How we relate to something that isn’t human but seems intelligent raises serious questions, Regis-St. Michael’s professor of religious education Cynthia Cameron told this reporter as the Jan. 21 event broke for lunch.
“We’re at the question generating phase of this,” she said. “There are no answers to these questions yet.”
It turns out that at least one of the people who makes and sells artificial intelligence systems shares the concerns of Cameron, Khurana and the Pope. Sheldon Fernandez, founder and CEO of DarwinAI, has the same questions and concerns.
“Do we have machines that are capable of this quintessentially human capability (consciousness)?” he asked. “Moreover, can we distinguish between something that is conscious and something that simulates consciousness?”
As a Regis graduate who went on to a stint of aid and humanitarian work in Kenya after that country’s 2007 election crisis and then took on training at the Montreal Institute for Genocide Studies at Concordia University, Fernandez is the right sort of coding genius-tech bro to ask these questions. His DarwinAI designs and sells AI systems for autonomous vehicles, consumer electronics and the aerospace industry.
At a panel with University of Toronto engineering professor Michael Grunninger, who specializes in the ontology of AI systems, and Université de Laval Catholic bioethicist Cory Labreque, who has written about AI and palliative care, Fernandez was open about his own AI anxieties.
“The line between consciousness and its imitation is becoming increasingly blurred,” he told the audience.
Other members of the panel chimed in.
“We need a structured way to approach the complex questions AI raises,” said Grunninger.
“More research into AI ethics is urgently needed,” said Labreque.
The problem is that getting our ethical debates up to speed takes much longer than new developments in the technology, the Quebecois ethicist said. A week after the panel discussion in Toronto, Chinese start-up DeepSeek rocked financial markets by revealing a new, cheaper AI capability.
Cheap or expensive, all AI systems rest upon a mountain of data concerning our lives and our environment. This “datafication” of our lives is going to force us to think about what it really means to make ethical, human choices, Labreque said.
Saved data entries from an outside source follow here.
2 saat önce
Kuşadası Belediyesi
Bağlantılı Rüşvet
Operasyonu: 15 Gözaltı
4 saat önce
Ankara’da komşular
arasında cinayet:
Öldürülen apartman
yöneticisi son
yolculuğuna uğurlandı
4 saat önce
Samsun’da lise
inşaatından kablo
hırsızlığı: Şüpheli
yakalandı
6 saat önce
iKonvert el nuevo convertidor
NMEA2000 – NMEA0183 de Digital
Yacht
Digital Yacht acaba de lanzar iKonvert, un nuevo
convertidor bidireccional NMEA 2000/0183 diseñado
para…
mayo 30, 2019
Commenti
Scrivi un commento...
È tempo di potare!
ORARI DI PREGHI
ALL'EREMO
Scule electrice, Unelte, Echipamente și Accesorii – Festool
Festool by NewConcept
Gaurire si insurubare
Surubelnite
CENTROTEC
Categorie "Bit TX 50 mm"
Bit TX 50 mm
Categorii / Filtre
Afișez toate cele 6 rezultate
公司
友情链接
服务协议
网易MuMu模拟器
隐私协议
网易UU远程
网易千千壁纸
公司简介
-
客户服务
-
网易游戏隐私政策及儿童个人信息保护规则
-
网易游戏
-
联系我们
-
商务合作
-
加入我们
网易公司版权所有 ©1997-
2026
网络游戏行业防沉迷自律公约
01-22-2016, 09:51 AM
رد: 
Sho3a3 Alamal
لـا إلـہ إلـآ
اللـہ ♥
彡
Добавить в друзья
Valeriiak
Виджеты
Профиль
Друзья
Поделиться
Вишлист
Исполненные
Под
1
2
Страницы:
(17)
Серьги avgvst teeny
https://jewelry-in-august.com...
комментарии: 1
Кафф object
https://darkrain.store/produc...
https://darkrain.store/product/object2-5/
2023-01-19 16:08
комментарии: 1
We can choose to have an AI avatar made of our deceased relatives and then continue to have daily conversations with our dead spouses, parents or children. This will force us to ask, “What exactly is grieving?” Labreque said.
The ethical questions AI poses aren’t just about intimate choices we make for ourselves. There are also questions of justice, Fernandez pointed out.
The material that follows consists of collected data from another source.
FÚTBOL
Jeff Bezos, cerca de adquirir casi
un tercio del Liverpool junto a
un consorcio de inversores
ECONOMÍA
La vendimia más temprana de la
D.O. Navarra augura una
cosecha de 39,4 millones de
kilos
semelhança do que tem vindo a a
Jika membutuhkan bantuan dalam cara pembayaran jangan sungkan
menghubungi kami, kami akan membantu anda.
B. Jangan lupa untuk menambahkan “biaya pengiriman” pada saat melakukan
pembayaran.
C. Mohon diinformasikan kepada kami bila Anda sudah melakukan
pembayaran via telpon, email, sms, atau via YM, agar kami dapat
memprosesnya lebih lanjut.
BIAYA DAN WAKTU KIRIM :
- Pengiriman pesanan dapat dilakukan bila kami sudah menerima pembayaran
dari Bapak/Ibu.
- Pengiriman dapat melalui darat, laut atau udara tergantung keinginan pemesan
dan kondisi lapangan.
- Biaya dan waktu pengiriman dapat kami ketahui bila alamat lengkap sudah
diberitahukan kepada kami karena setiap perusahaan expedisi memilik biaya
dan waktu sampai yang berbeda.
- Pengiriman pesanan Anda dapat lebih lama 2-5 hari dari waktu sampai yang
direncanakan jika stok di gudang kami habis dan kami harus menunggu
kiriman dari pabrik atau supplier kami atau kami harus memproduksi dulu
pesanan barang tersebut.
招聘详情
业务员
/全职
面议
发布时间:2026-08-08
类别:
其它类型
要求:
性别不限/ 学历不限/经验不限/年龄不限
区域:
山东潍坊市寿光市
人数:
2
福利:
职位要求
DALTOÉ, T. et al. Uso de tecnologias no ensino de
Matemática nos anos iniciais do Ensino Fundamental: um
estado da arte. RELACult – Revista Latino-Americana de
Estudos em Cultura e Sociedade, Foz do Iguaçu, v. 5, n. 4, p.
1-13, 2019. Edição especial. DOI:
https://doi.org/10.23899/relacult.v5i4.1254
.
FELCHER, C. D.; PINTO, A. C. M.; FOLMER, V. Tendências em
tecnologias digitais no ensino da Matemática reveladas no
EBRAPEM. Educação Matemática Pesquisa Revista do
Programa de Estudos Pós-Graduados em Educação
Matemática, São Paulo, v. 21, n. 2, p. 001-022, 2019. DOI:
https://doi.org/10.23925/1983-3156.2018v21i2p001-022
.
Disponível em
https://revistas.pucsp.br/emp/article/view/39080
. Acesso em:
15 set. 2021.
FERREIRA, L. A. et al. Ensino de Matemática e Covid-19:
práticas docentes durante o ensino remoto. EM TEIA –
“Technology is in the hands of very few wealthy and powerful people,” he said.
Digital relationships “do not demand the slow, gradual, cultivation of friendship, stable interaction, or the building of consensus that matures over time,” pointed out Labreque. Substituting AI-driven digital relationships for slow, awkward and imperfect human relationships will have a cost to our experience of being human, he said.
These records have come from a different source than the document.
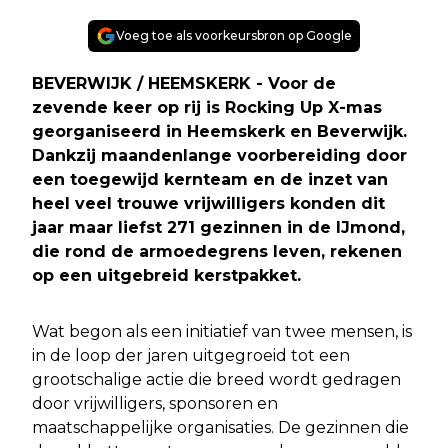
Voeg toe als voorkeursbron op Google
BEVERWIJK / HEEMSKERK - Voor de
zevende keer op rij is Rocking Up X-mas
georganiseerd in Heemskerk en Beverwijk.
Dankzij maandenlange voorbereiding door
een toegewijd kernteam en de inzet van
heel veel trouwe vrijwilligers konden dit
jaar maar liefst 271 gezinnen in de IJmond,
die rond de armoedegrens leven, rekenen
op een uitgebreid kerstpakket.
Wat begon als een initiatief van twee mensen, is
in de loop der jaren uitgegroeid tot een
grootschalige actie die breed wordt gedragen
door vrijwilligers, sponsoren en
maatschappelijke organisaties. De gezinnen die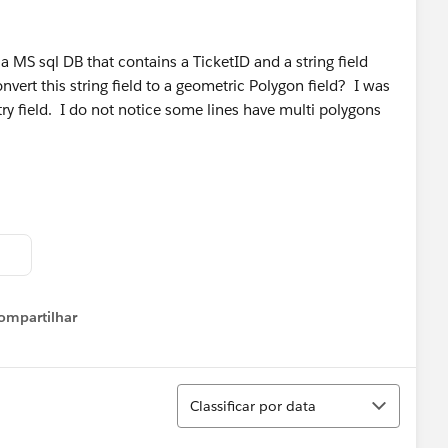
a MS sql DB that contains a TicketID and a string field
nvert this string field to a geometric Polygon field? I was
y field. I do not notice some lines have multi polygons
ompartilhar
Show menu
Classificar
Classificar por data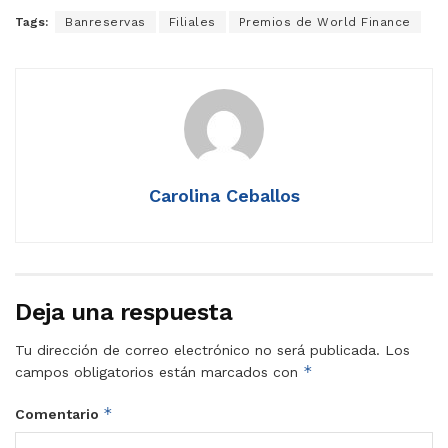
Tags:
Banreservas
Filiales
Premios de World Finance
Carolina Ceballos
Deja una respuesta
Tu dirección de correo electrónico no será publicada.
Los
*
campos obligatorios están marcados con
*
Comentario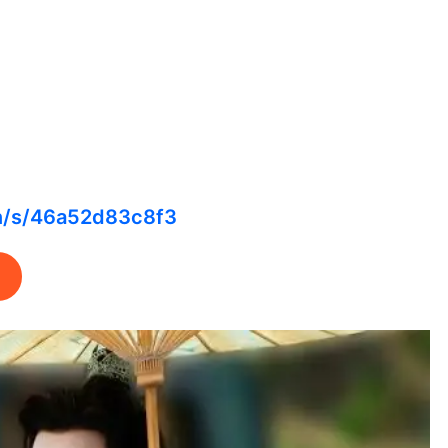
cn/s/46a52d83c8f3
Grunninger pointed out how a subtle, mature understanding of truth is different from a machine-generated measure of accuracy that depends entirely on a defined pool of data. Now that AI programs are writing and refining their own programming based on large language data pools (essentially, the Internet) it can be impossible to know how new programs are determining what information matters, or is relevant to the questions it is asked.
“It is essentially a black box without any kind of explainability,” Grunninger said. “It’s very difficult to try to extract the bias, because the way that this learning software is developed is not by requirements and design, etc.”
“We have faith, you know. Truth is a person. It’s an objective reality outside of us,” said Khurana, who works as AI lead for Maple Leaf Sports and Entertainment and also consults for MagisteriumAI (magisterium.com). “If we can somehow encourage or direct the research to be more truth-oriented and then build better systems out of that…”
Regis College president and panel moderator Fr. Gordon Rixon promised the conversations and collaborations about AI would continue at Regis.